Industry participants say that this will not only help meet the housing need in urban areas, the revival of stalled projects will also lead to an increase in economic activity and job creation in the construction sector.
In another major move, the FM announced a reduction in the earnest money deposit and performance deposit on government tenders (also applicable to PSEs). While it reduced the performance security on contracts to 3 per cent from around 5-10 per cent, she said that EMD will not be required.
While the relaxations have been provided until December 31, 2021, industry insiders say that this comes as a major relief for the construction sector, as it will free up the capital of contractors, and will enhance their financial ability to carry out the project.

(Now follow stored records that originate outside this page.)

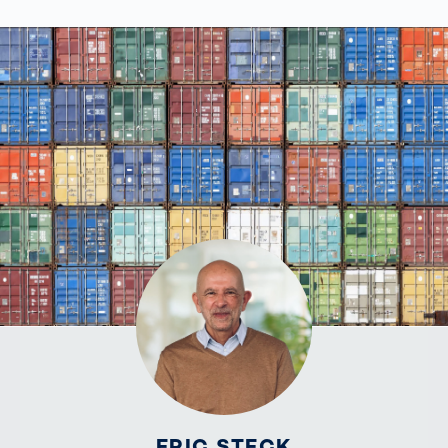
ERIC STECK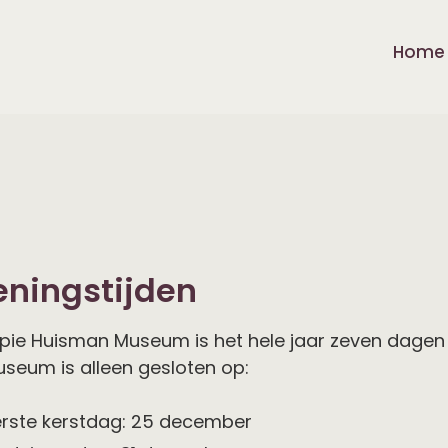
Home
ningstijden
pie Huisman Museum is het hele jaar zeven dagen p
seum is alleen gesloten op:
erste kerstdag: 25 december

The government also announced Rs 6,000 crore of equity in the National Investment and Infrastructure Fund (NIIF) to support debt financing totalling Rs 1.1 lakh crore by 2025.
NIIF Strategic Opportunities Fund has set up a debt platform comprising an NBFC Infra Debt Fund and an NBFC Infra Finance Company, comprising a total loan book of Rs 8,000 crore and a deal pipeline of Rs 10,000.
What has been done for the real estate sector?
In a move that may allow developers to sell their housing units at 20 per cent lower than the circle rate on account of the price reduction in the market, the government has announced an increase in the differential from 10% to 20% (under section 43CA) for the period from the date of the announcement to 30th June 2021.
The benefit will, however, be available only on the primary sale of residential units with a price value of up to Rs 2 crore. This will effectively allow developers to reduce their price below the circle rate. It will also bring down the registration cost for buyers if they buy the unit at a price lower than the circle rate, as the registration would not be at the circle rate.